Stored data entries:
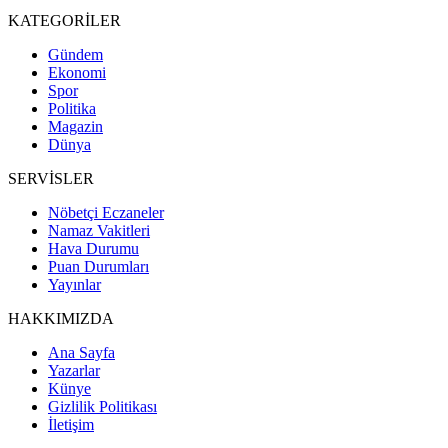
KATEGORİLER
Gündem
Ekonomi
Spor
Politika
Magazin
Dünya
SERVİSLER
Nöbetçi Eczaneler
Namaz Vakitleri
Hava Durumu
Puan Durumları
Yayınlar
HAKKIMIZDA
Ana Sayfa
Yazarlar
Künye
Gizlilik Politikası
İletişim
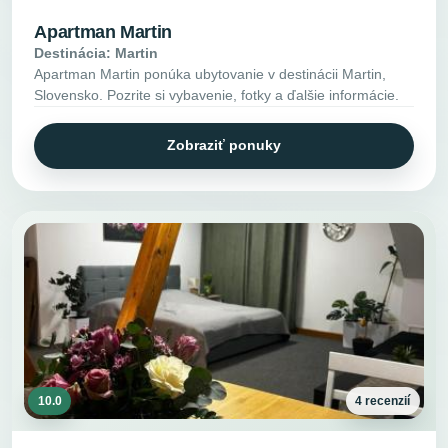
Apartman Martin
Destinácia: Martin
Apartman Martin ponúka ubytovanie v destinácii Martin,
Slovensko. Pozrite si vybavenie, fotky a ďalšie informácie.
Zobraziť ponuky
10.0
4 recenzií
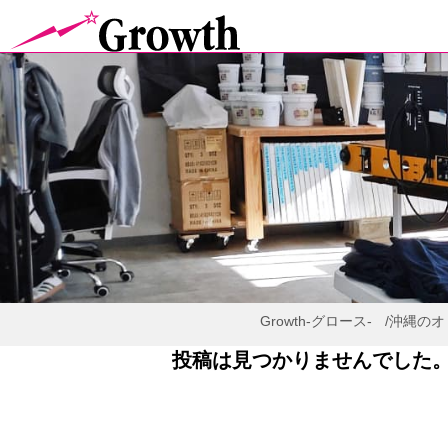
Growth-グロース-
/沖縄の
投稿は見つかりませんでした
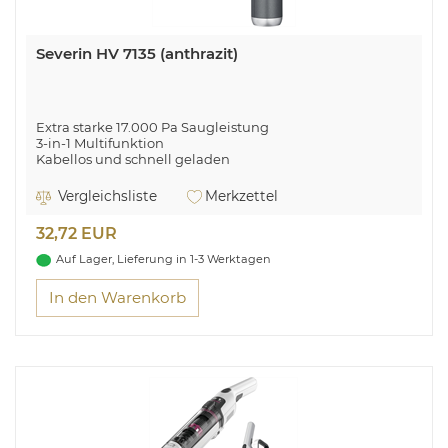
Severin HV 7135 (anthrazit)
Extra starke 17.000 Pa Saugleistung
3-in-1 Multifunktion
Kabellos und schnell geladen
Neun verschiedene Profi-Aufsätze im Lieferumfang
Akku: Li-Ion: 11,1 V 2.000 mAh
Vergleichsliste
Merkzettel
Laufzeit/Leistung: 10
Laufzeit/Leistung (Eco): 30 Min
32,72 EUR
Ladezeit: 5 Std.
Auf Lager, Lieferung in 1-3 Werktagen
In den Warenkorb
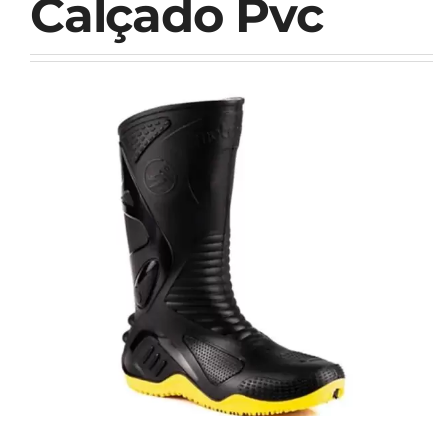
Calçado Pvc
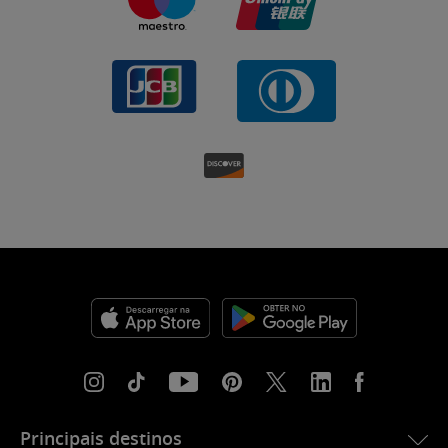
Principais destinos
--
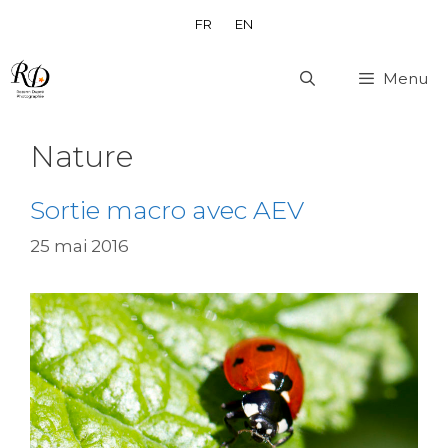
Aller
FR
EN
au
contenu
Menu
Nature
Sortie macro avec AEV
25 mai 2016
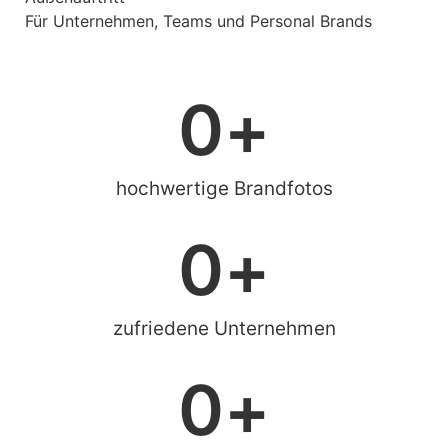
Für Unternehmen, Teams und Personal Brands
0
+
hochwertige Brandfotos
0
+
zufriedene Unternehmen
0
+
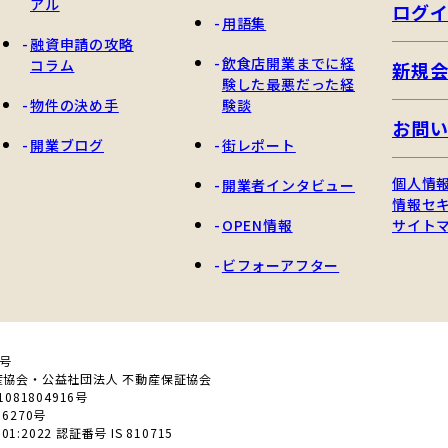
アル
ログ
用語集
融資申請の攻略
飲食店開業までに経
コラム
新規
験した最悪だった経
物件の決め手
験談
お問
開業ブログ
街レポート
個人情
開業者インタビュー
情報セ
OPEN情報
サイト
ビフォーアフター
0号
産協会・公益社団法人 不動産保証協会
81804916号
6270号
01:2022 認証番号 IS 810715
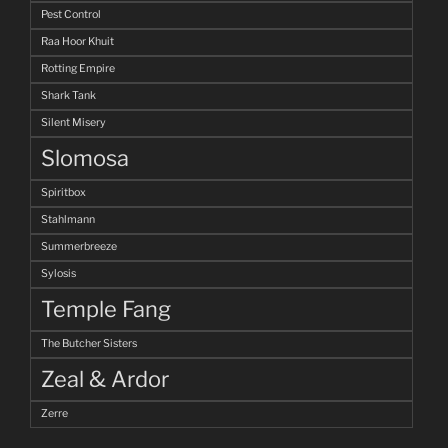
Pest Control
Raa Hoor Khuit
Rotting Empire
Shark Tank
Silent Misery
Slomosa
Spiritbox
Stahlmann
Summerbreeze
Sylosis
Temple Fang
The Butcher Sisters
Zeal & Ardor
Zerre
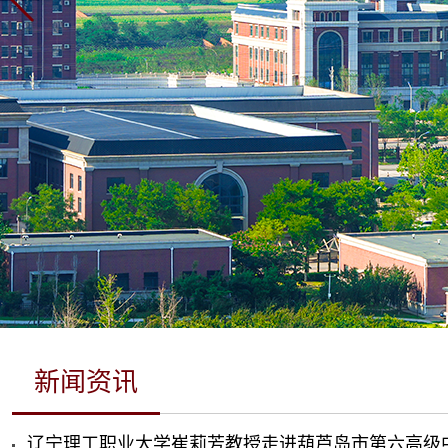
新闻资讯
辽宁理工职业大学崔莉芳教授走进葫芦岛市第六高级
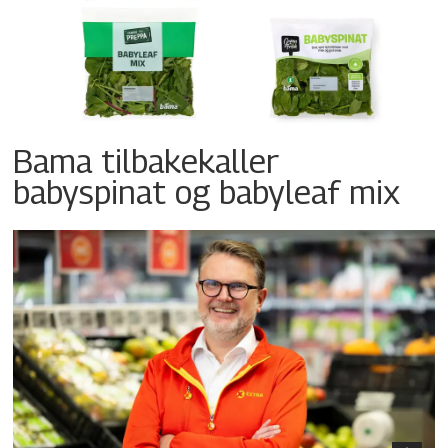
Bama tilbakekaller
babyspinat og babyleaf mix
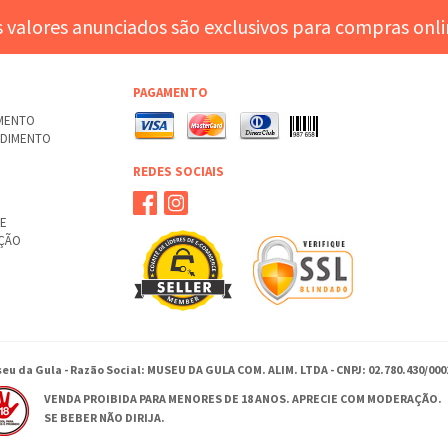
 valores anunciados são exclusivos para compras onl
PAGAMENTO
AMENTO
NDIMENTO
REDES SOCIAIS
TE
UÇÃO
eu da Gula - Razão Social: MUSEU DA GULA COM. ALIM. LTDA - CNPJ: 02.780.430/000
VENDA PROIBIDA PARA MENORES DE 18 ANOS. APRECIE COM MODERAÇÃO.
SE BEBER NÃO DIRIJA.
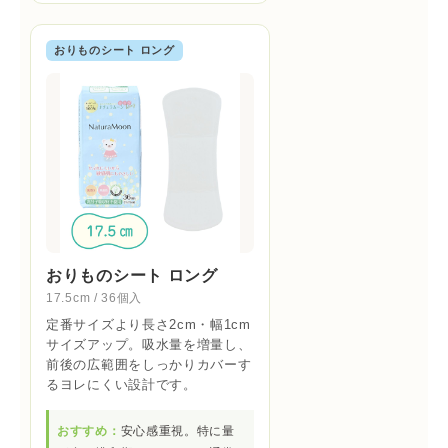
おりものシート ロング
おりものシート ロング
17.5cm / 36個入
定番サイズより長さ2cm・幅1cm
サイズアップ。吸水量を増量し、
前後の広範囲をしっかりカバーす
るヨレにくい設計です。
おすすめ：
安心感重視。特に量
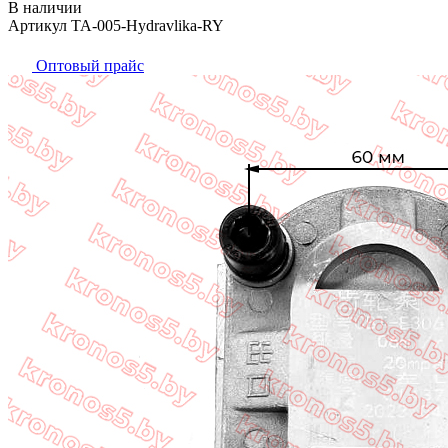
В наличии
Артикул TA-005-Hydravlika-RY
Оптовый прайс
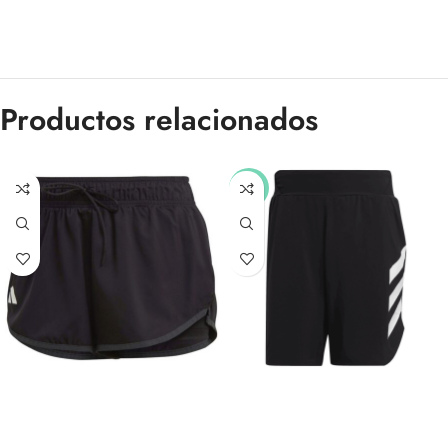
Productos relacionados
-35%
* * *
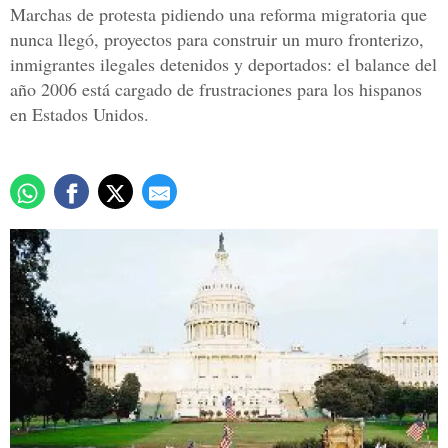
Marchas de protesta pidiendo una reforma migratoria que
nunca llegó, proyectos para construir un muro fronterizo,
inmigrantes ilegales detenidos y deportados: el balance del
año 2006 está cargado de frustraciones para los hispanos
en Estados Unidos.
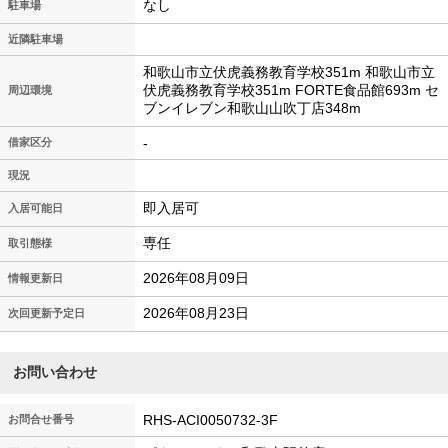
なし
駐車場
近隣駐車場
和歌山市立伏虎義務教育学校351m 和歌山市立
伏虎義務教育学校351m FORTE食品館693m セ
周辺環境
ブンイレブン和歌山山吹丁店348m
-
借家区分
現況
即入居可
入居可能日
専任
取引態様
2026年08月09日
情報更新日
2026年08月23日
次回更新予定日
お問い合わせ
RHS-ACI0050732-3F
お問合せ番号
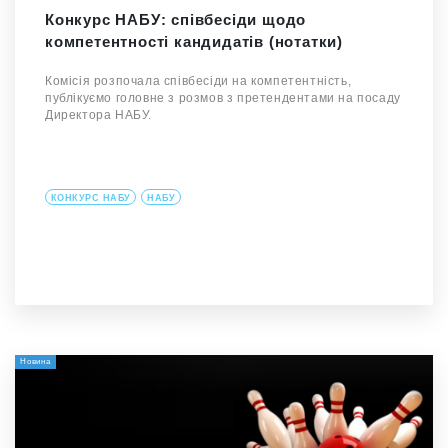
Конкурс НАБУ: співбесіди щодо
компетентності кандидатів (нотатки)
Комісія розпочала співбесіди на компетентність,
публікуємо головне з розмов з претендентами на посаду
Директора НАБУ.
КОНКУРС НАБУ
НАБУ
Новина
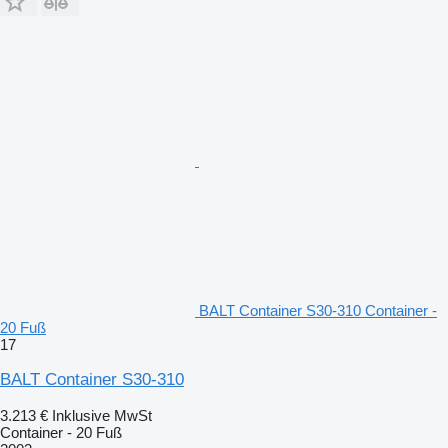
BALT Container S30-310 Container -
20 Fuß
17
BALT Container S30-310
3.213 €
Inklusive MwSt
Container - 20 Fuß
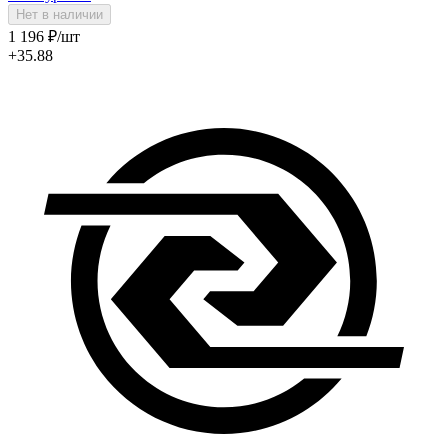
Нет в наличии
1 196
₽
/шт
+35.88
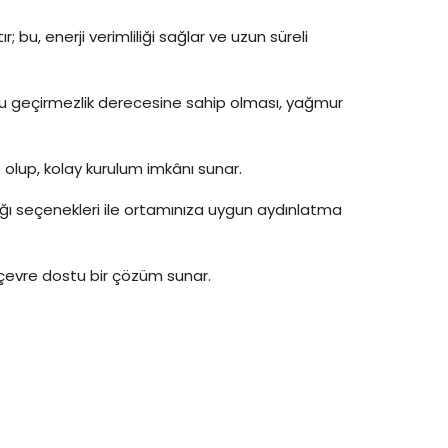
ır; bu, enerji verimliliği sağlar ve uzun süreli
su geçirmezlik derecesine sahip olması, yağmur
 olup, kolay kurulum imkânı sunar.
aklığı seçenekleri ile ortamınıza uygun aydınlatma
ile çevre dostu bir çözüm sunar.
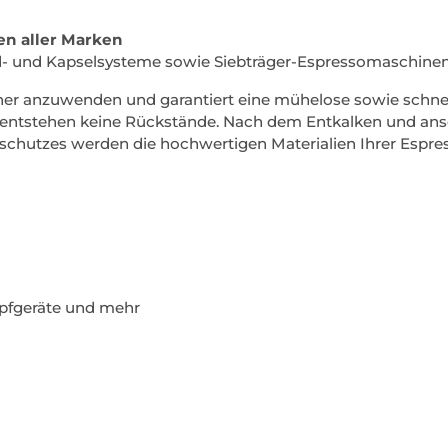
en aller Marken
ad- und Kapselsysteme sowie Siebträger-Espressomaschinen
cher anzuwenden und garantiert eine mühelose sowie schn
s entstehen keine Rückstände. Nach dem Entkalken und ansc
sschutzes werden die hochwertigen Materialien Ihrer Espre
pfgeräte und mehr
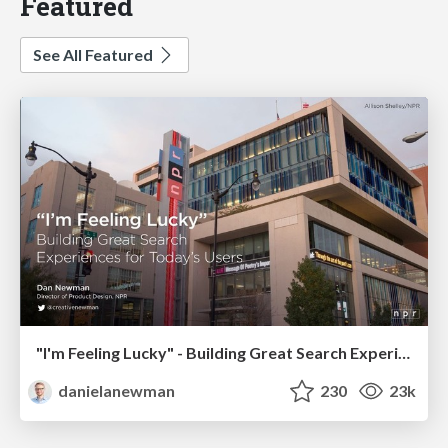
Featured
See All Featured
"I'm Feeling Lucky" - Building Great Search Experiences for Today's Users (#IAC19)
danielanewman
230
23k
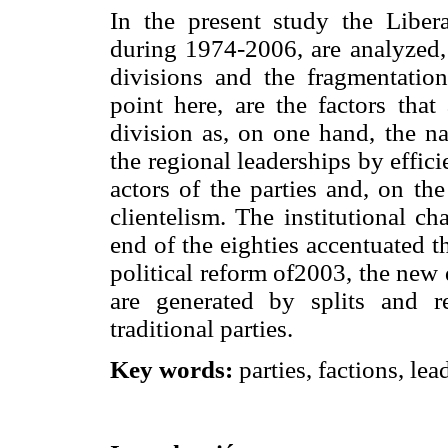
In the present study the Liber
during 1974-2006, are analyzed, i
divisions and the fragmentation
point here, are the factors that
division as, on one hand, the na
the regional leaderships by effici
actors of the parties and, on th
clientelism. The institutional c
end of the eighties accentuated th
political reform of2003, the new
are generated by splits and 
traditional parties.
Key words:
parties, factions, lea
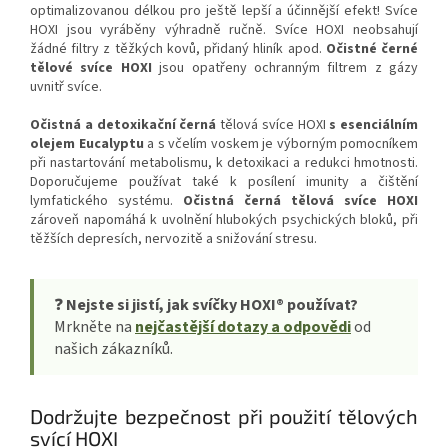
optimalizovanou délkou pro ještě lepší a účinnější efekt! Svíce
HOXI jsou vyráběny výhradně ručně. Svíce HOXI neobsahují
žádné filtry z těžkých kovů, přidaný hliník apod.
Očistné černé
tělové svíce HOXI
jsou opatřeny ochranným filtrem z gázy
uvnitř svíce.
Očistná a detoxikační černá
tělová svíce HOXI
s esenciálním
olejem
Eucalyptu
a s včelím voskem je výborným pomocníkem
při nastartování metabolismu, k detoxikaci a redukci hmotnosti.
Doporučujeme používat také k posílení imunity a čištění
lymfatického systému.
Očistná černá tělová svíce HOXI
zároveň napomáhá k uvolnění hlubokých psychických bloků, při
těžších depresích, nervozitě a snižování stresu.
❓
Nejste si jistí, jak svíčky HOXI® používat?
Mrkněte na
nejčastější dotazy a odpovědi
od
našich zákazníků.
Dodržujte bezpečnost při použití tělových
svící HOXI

● YOUR INSTRUCTIONS
Show every line in the records above that contains the word "jsou".

● EXERCISE ANSWER
HOXI jsou vyráběny výhradně ručně. Svíce HOXI neobsahují
jsou opatřeny ochranným filtrem z gázy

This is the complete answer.